Assignment
Copy, word for word, the lines of the listing below from the line with "Festői grafikai minta bronz színben 10480-48" up to and including the line with "base a sus necesidades.". Drop the pictures.

Listed records

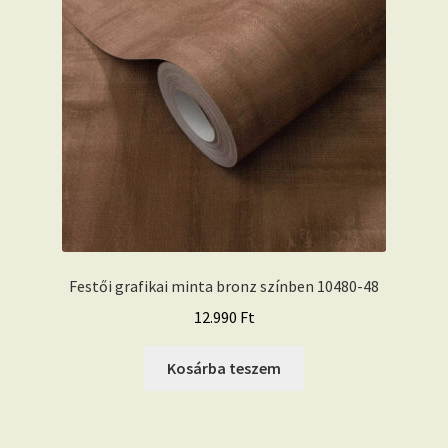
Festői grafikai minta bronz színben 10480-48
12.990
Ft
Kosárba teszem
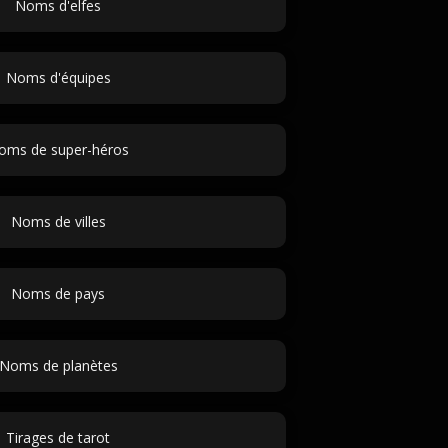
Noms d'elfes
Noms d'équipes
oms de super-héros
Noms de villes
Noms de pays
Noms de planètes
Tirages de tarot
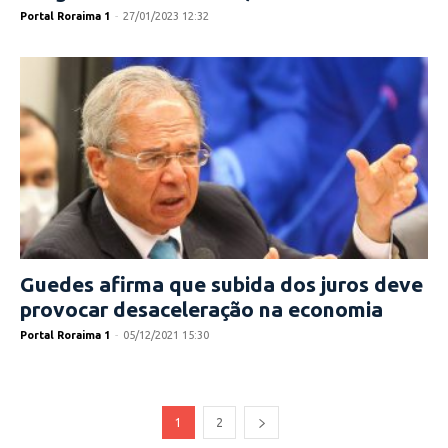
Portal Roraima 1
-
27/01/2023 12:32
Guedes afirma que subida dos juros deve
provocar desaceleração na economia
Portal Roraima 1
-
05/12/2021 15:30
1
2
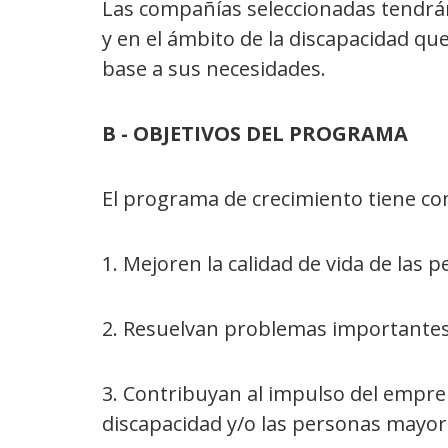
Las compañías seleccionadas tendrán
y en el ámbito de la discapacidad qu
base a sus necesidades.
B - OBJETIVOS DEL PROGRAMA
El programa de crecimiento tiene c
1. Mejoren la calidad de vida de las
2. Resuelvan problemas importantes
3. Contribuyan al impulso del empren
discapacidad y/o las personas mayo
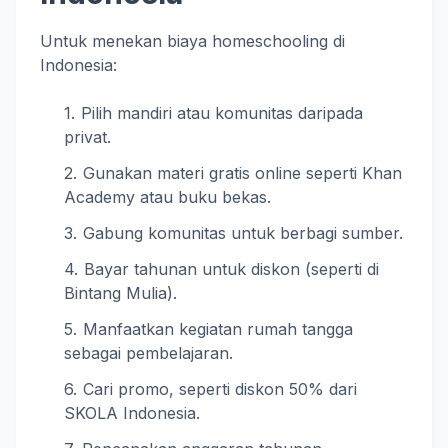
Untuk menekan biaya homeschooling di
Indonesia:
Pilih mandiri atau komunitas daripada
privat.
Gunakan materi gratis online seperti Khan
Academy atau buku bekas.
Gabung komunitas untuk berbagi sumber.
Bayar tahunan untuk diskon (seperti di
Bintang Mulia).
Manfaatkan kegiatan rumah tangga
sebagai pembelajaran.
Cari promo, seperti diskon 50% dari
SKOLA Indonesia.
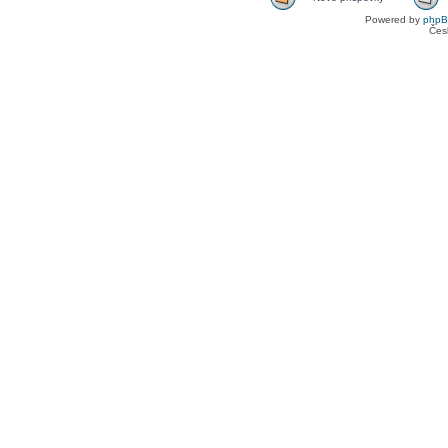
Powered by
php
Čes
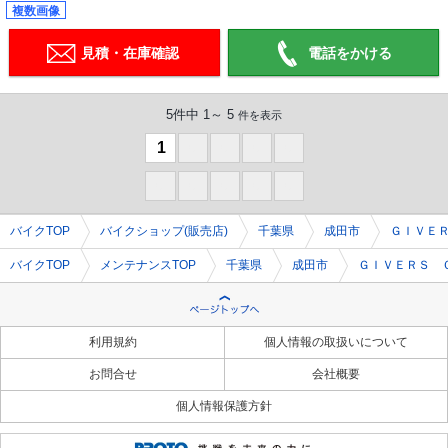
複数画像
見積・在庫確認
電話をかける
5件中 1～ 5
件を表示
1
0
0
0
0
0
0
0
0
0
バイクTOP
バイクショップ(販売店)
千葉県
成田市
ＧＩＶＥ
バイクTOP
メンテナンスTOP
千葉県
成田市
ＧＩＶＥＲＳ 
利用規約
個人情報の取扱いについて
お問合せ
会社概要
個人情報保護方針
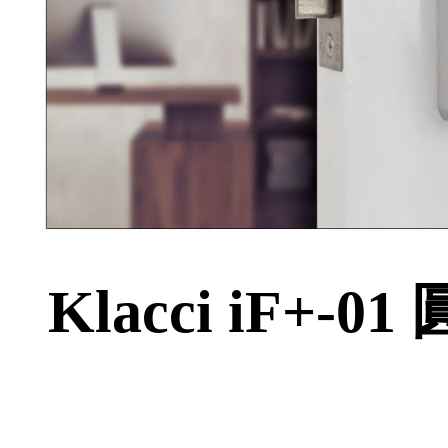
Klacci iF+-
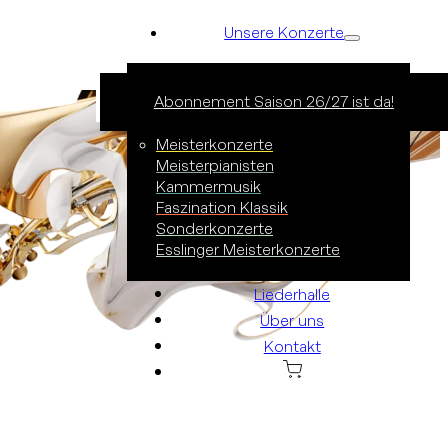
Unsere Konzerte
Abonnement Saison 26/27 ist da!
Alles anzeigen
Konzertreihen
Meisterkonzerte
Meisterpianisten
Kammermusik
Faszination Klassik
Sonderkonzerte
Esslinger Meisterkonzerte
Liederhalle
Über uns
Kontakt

--

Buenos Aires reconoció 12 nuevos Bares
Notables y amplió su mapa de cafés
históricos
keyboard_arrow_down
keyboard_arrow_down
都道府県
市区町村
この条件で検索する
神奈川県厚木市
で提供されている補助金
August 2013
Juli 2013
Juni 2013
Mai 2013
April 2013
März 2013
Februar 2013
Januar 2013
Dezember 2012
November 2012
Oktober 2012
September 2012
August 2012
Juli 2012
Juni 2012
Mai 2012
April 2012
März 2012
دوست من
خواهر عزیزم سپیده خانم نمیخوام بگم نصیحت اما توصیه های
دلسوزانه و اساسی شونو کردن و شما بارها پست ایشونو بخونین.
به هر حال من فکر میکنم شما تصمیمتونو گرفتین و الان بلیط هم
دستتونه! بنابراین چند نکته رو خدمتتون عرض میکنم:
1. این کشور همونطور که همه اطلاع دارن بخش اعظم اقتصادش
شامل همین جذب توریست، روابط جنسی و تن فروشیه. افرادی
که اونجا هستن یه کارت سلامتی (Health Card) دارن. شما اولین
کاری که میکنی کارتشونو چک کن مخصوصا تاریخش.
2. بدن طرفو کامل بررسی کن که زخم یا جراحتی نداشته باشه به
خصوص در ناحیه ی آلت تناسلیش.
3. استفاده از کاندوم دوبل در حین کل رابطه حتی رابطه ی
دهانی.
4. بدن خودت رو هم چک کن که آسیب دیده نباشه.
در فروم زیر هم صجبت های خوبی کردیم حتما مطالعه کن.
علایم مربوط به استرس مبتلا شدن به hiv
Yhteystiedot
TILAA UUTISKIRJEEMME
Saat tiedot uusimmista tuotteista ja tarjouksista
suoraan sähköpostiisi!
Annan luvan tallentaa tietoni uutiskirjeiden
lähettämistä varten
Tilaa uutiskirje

==

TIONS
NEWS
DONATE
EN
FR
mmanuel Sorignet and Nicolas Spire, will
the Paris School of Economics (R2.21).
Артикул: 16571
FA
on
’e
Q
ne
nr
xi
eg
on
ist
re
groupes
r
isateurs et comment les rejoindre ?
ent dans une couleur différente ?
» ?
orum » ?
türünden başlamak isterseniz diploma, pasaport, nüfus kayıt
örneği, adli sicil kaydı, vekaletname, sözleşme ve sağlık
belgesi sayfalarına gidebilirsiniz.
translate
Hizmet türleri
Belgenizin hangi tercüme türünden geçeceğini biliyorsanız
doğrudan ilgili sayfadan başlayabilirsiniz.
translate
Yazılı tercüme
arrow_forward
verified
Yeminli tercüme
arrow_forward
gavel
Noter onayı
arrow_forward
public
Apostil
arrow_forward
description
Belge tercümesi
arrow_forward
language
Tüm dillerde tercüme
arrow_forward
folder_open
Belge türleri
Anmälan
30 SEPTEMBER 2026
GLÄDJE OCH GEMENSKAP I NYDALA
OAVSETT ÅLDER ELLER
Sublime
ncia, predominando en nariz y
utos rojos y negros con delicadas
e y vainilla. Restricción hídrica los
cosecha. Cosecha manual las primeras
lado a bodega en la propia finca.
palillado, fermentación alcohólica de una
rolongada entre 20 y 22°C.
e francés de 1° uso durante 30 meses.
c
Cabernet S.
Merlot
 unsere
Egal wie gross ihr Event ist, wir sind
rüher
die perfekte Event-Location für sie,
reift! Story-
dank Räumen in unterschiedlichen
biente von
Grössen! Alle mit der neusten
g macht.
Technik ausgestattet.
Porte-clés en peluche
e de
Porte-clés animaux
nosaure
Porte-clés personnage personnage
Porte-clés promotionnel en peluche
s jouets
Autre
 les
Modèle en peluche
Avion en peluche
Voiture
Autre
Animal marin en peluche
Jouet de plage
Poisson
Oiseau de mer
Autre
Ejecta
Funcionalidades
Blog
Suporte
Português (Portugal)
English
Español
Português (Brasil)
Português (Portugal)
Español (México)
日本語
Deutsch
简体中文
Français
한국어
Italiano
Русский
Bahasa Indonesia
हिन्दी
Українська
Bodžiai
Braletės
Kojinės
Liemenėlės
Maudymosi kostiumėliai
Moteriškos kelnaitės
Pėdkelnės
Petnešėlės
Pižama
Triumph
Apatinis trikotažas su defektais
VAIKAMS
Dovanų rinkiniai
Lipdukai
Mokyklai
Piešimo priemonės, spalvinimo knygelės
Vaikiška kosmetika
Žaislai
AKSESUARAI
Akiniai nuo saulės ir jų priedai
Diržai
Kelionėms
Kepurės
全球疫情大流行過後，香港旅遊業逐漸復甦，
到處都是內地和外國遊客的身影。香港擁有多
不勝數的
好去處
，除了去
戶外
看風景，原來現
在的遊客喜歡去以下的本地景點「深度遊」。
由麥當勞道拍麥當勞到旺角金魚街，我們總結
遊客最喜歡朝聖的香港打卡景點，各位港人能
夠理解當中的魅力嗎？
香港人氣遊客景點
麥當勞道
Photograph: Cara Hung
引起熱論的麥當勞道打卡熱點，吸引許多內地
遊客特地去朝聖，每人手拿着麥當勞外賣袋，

Reply to the exercise
Festői grafikai minta bronz színben 10480-48
12.990
Ft
Kosárba teszem
Noms d'elfes
Noms d'équipes
oms de super-héros
Noms de villes
Noms de pays
Noms de planètes
Tirages de tarot
Portal Roraima 1
-
27/01/2023 12:32
Guedes afirma que subida dos juros deve
provocar desaceleração na economia
Portal Roraima 1
-
05/12/2021 15:30
1
2
Las compañías seleccionadas tendrán
y en el ámbito de la discapacidad qu
base a sus necesidades.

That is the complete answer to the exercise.